→ **YOUR TASK**
In the records that follow, show each line where the word "اصلاح" is present.

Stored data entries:
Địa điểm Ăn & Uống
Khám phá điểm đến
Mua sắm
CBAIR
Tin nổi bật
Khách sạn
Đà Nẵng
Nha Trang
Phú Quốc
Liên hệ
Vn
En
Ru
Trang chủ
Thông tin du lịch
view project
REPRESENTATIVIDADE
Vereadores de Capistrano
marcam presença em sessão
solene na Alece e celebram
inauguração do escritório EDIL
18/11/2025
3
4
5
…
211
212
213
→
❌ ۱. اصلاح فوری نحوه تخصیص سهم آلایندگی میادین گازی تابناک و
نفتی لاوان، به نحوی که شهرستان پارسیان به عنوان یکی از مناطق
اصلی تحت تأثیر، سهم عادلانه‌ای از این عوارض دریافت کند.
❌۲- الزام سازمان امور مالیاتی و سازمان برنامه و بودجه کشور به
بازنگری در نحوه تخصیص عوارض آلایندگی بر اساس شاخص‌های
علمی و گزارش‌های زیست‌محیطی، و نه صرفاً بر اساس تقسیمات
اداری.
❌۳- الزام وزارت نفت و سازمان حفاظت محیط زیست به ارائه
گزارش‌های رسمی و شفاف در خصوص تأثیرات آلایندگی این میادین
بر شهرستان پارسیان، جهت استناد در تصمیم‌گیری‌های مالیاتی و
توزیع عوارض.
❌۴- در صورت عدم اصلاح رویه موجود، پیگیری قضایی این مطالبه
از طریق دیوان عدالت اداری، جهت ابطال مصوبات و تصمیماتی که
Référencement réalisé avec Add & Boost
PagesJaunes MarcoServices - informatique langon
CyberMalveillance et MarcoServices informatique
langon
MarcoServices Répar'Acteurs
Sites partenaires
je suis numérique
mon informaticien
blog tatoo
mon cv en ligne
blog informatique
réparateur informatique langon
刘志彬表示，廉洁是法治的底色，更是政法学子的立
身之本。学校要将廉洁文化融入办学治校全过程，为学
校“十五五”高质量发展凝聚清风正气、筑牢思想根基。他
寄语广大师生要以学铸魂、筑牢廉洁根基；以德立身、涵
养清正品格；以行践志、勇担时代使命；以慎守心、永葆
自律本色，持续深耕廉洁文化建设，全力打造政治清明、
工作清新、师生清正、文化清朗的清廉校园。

→ **RESPONSE FOR THIS EXERCISE**
❌ ۱. اصلاح فوری نحوه تخصیص سهم آلایندگی میادین گازی تابناک و
❌۴- در صورت عدم اصلاح رویه موجود، پیگیری قضایی این مطالبه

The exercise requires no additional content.